%%

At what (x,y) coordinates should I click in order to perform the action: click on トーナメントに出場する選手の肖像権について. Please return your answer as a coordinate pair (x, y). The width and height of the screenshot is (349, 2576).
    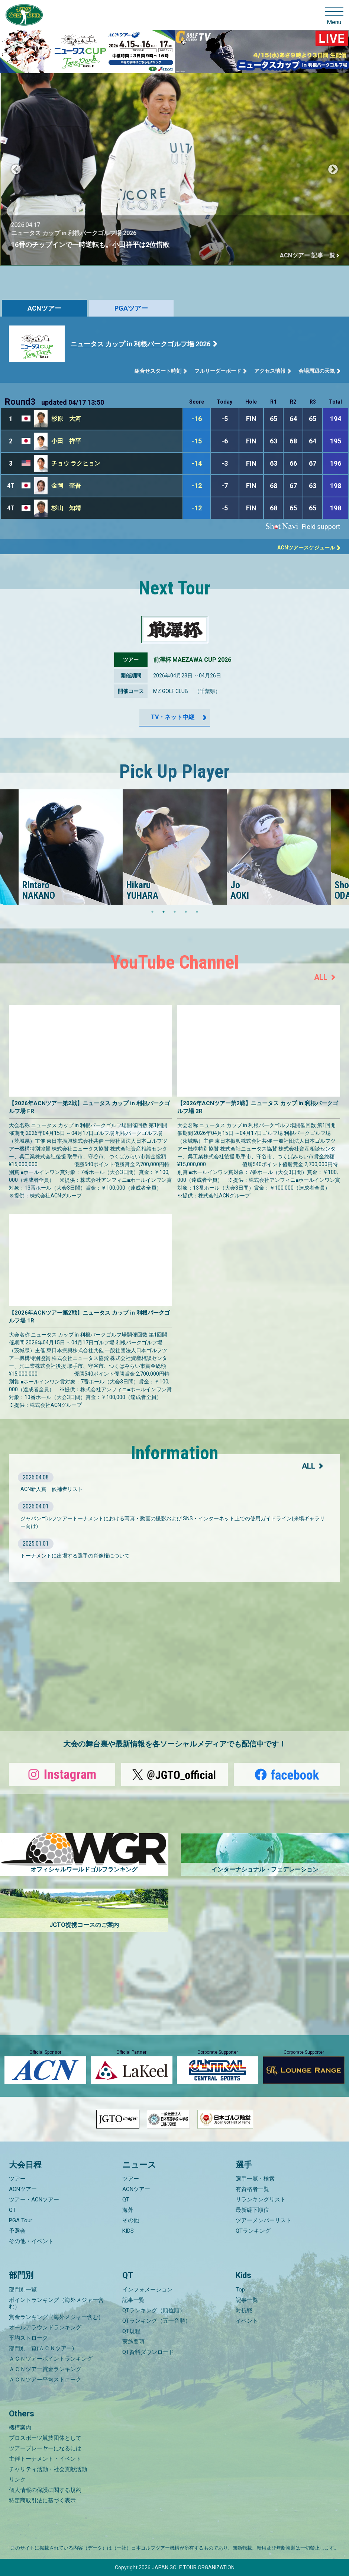
    Looking at the image, I should click on (75, 1556).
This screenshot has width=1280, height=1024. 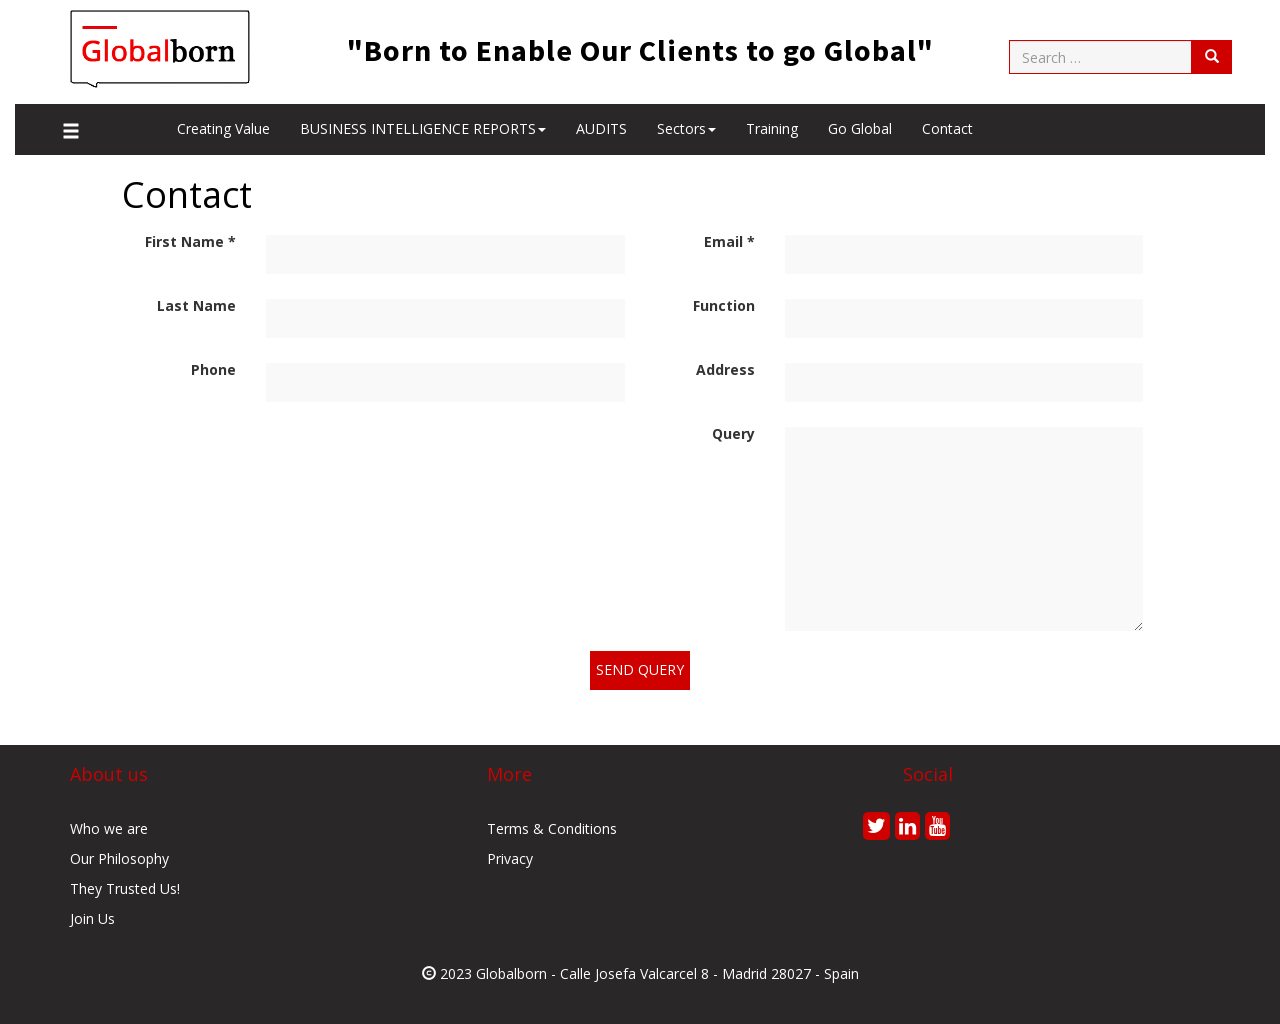 What do you see at coordinates (213, 369) in the screenshot?
I see `Phone` at bounding box center [213, 369].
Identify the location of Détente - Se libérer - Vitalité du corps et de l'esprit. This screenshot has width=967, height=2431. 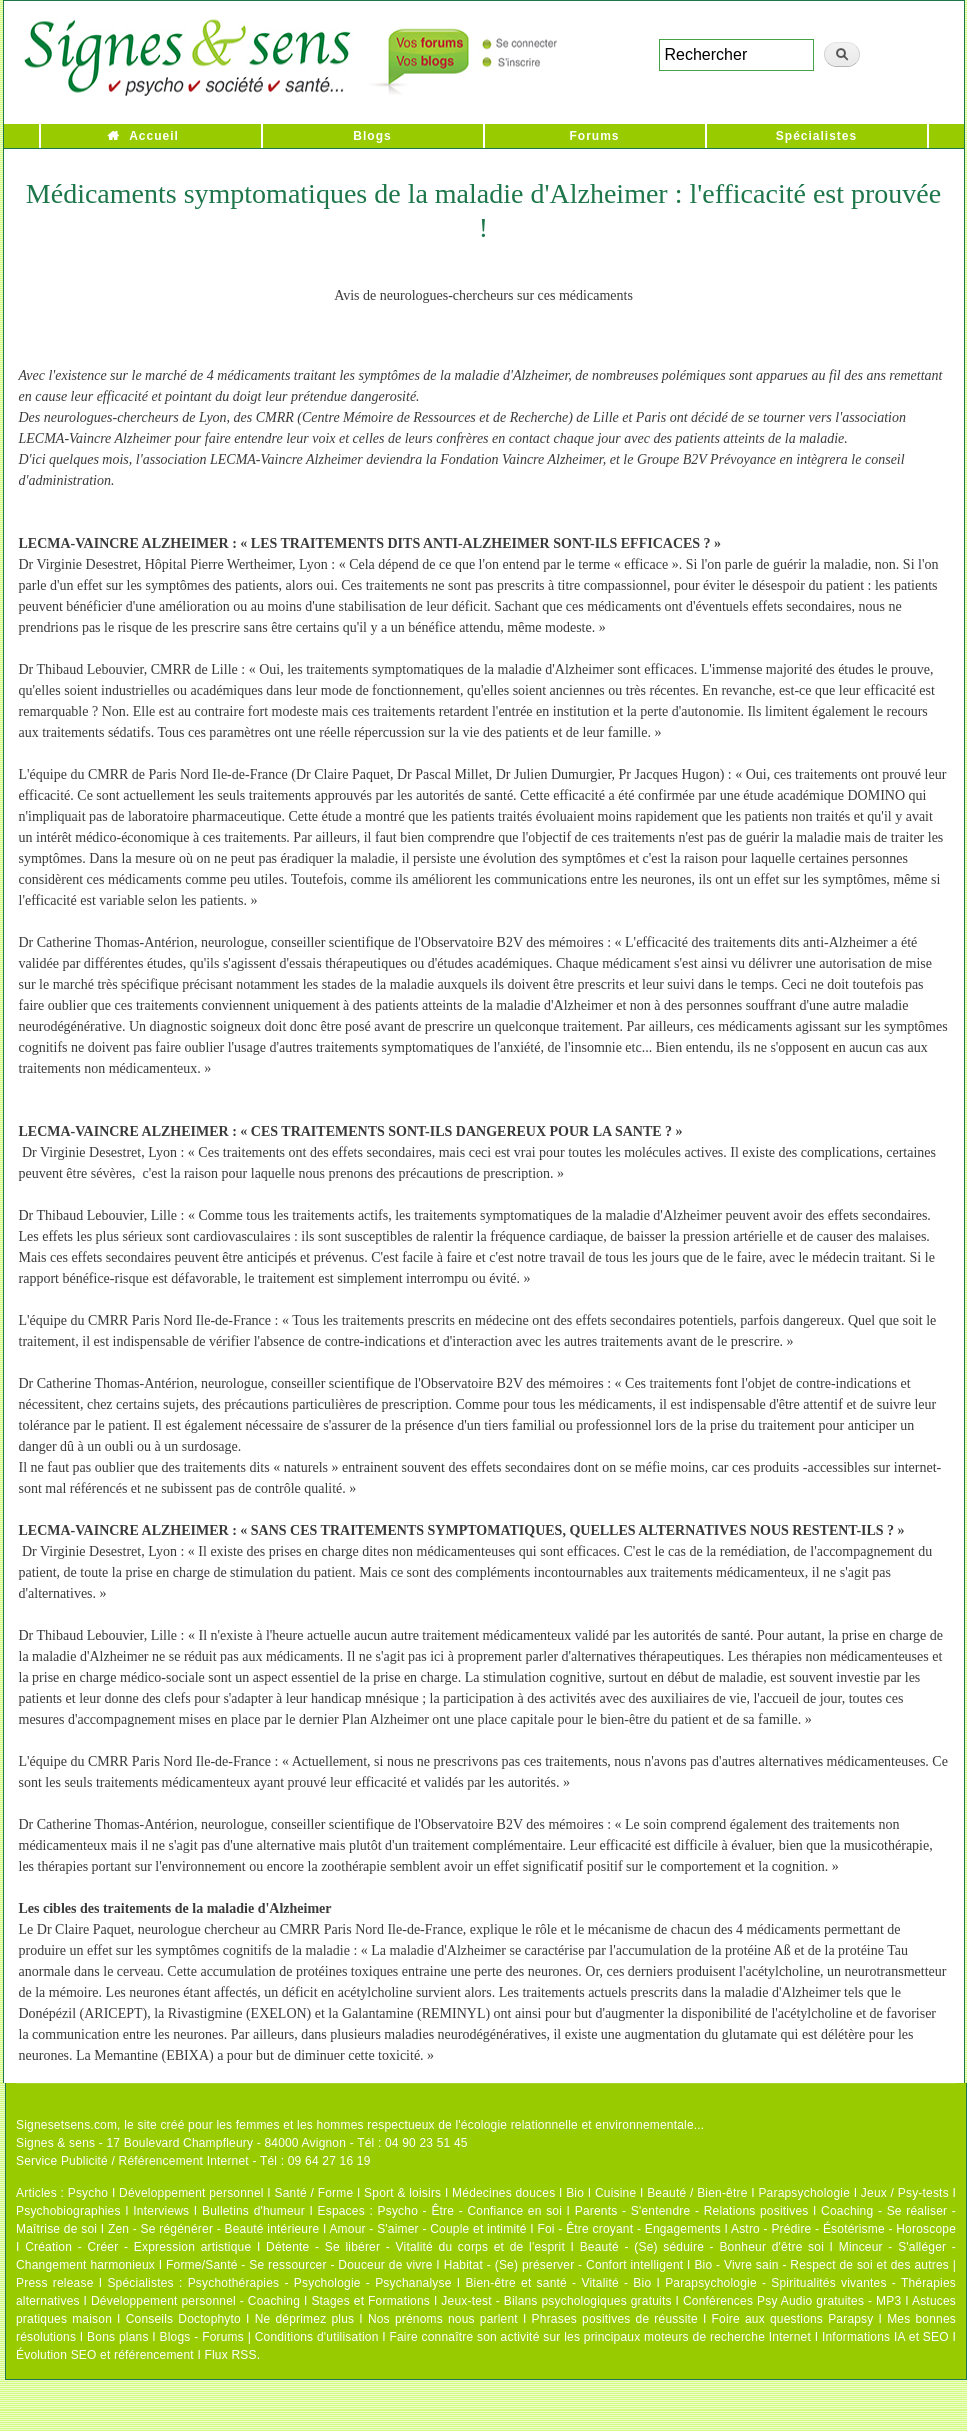
(415, 2247).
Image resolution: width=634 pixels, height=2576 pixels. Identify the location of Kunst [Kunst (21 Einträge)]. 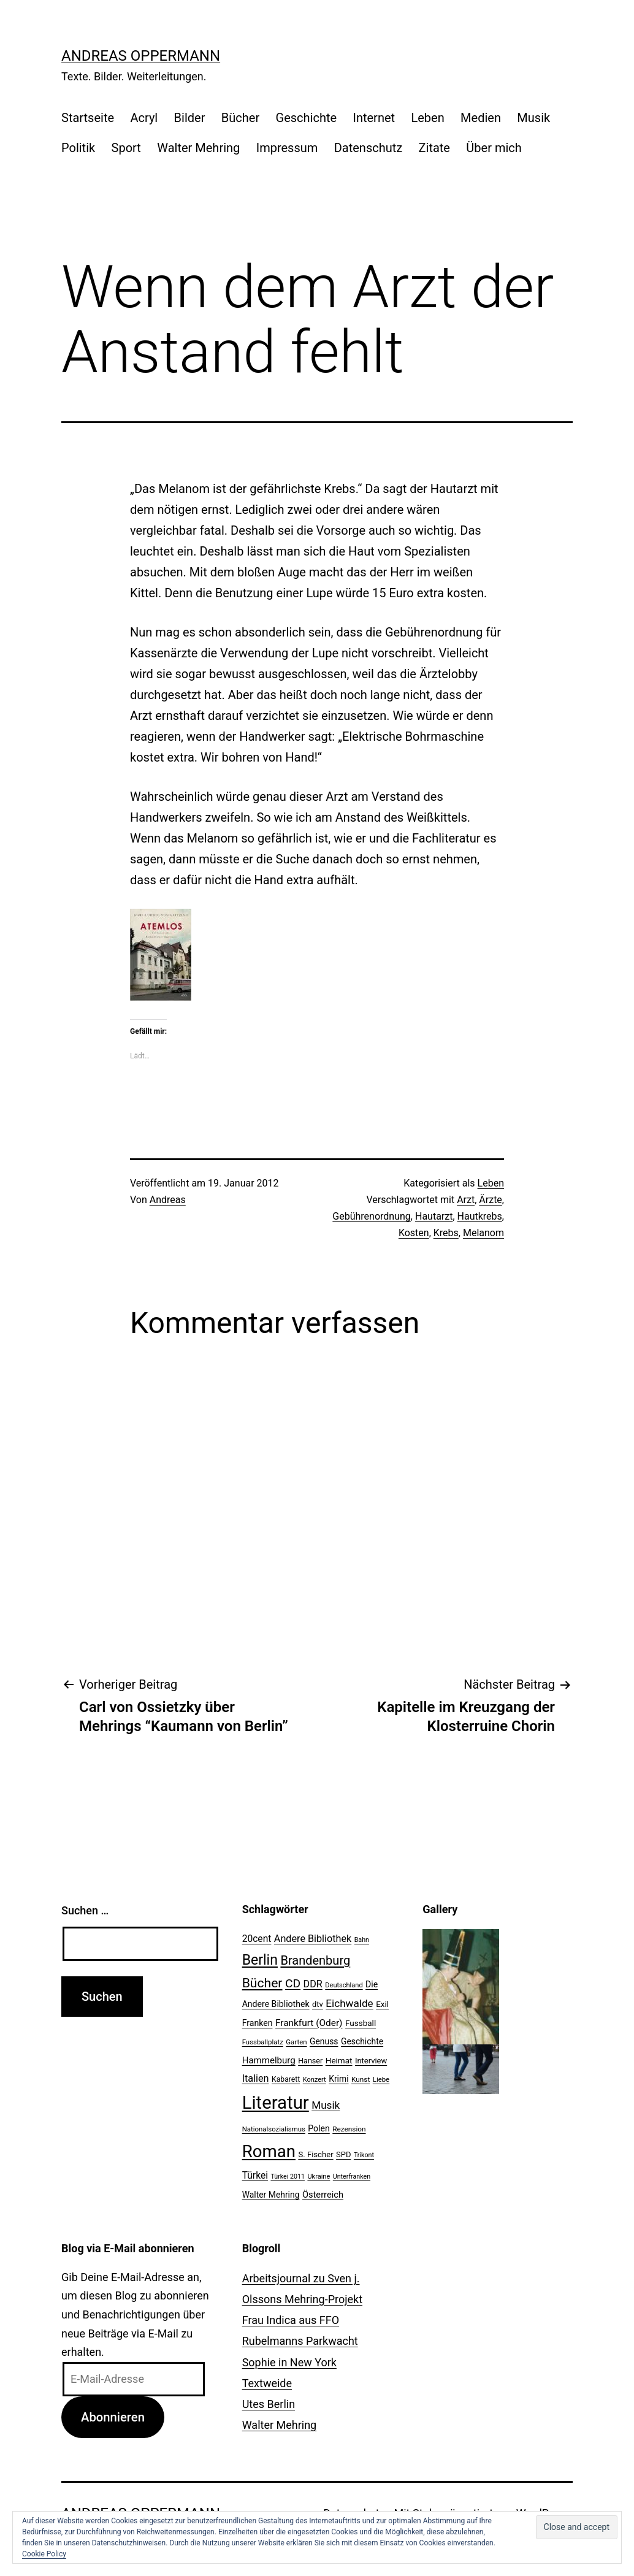
(360, 2079).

%%

_PROBLEM DETAILS_: Once the line containing "Identify the location of Détente" is found, it and every line through the end of the records above should be output exactly, with no pictures.

_TASK RESULT_:
Identify the location of Détente - Se libérer - Vitalité du corps et de l'esprit. This screenshot has width=967, height=2431. 
(415, 2247).
Image resolution: width=634 pixels, height=2576 pixels. Identify the location of Kunst [Kunst (21 Einträge)]. 
(360, 2079).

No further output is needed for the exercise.